Submitted by Ben Ayers on Wed, 2008-10-15 09:54.
September 29, 2008
Kathmandu in all her glory, in her veil of rain. The monsoon rains should have left by now - retreated with the squadrons of china-white cranes that have begun to strafe the city on their way south. But it is still raining, making a very bad year for flooding even worse. Floods have taken dozens of lives all across the Southern belt of the country, and hundreds more in India. Still it continues to rain.

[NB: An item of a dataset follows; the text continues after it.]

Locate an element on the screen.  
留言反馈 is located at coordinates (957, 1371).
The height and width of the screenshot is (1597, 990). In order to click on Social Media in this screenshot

And I have shed my American ways, donned the intrepid INGO-leader type, taken my blue shirts out of my old expedition drum and dropped them off at the dry cleaners. It is peculiar to me that I have to be so much more dressed up and preppy in Kathmandu than in America. It wasn’t always this way – I can still feel, intimately, the years when I would pick fleas out of my hair from sharing a concrete floor and sleeping bag with a nearly-stray dog in Bhaktapur. The time when washing my clothes by had was too much effort and so I just didn’t do it. Now, I network over cocktails, button up my shirt, get my hair cut while around me the city continues its slow decay. I’ve always felt Kathmandu stays together by somehow falling apart. The greatest urban optical illusion.
But, the field beckons. The real world. The reason for all of this pretense and time spent pushing plastic buttons on a computer. Ten Days.